EXERCISE AIM: Once you have checked each line below, report only the number of lines that contain the word "immunity".
STORED DATA Block Start
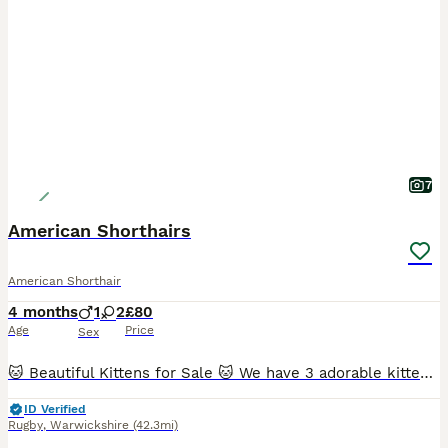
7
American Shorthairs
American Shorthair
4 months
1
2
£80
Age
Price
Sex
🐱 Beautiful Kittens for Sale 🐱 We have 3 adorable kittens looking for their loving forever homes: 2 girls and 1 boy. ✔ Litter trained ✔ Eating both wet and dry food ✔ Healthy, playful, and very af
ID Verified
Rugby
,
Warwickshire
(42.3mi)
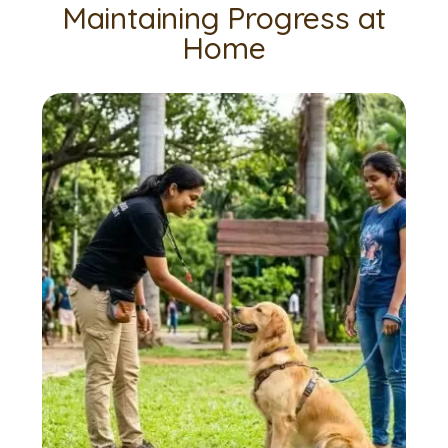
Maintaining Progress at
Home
STORED DATA Block End
STORED DATA Block Start
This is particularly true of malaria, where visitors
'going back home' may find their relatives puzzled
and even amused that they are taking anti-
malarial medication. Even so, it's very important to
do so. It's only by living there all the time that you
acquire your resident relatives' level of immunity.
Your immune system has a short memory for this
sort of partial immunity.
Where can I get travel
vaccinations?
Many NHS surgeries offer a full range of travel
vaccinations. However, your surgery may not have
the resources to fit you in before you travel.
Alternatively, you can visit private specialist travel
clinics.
STORED DATA Block End
OUTPUT OF THE TASK: 2